Starting point is 00:18:55 If you care about somebody, even if you have done this, all I could think of is dragging this person upstairs with his head hitting every stair along the way. You know, you hear us talk a lot in forensics about drag marks and those sorts of things. As I had mentioned or I had alluded to, Dr. Hoover sustained massive head trauma. He actually sustained two gunshot wounds to the head. One of those wasn't close and the other one was. How do they know that, Joe? How do they determine this? The way this is determined, first off, if you look at the one that they're referring to as an indeterminate distance, which what that means is it's dependent upon the weapon that's used. You have to kind of qualify that when you say that. Anything that's essentially about 18 inches away from the point of impact, you're not going to have any kind of soot deposition or
Starting point is 00:19:47 powder deposition around the wound. You're certainly not going to have what's referred to as like a gas injury where you'll get kind of a stellate wound that you see with like press contact. Stellate, like stellar, okay? That's where it comes from, star-shaped. Here people say star-shaped wound because the skin kind of tears when that happens. Well, you're not going to have that presentation with indeterminate range. That means that they will be shot from some distance. And you don't know, you still don't know anything about sequencing. Some people will say, well, they were shot at a distance and then someone moves in and shoots them close.
Starting point is 00:20:22 Well, you don't know that. You can have individuals that are actually executed with a contact gunshot wound, and then just for the coup de grace, if you will, in this person's mind, they're going to shoot them again, and this is as they've moved away from the body. So you can't, there's no way you can go back and look at this and say, well, this was actually the sequence of events, unless you just have somebody that just pops up and says, well, this is what happened. But no evidence of that distant wound.

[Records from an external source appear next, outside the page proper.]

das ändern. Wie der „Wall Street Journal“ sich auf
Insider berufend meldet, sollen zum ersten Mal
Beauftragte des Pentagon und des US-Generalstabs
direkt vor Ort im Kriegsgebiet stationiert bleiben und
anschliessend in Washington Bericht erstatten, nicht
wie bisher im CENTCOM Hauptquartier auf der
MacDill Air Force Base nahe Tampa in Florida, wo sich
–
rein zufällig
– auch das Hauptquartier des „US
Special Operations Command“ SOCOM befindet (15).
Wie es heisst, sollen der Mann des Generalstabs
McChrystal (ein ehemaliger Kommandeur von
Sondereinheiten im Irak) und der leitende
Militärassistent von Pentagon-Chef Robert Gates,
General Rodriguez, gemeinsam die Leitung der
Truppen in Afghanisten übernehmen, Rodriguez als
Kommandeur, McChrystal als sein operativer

Starting point is 00:20:47 But the other wound that they talk about, there's actually a muzzle imprint that's left behind. And what that means is that when the muzzle of the weapon, that means the end of the barrel, actually contacts the surface of the skin, you will get an impression. And it's really impressive to see from a forensic standpoint. You can actually see an impression of the structure of the barrel underneath many times. And sometimes you'll actually see a circular ring around the area as well that will lead you to conclude that this weapon was so close that when it was discharged with such force, it actually left an imprint on the skin of the end of the weapon. And it's almost like a negative image, you know what I'm saying, like a photograph.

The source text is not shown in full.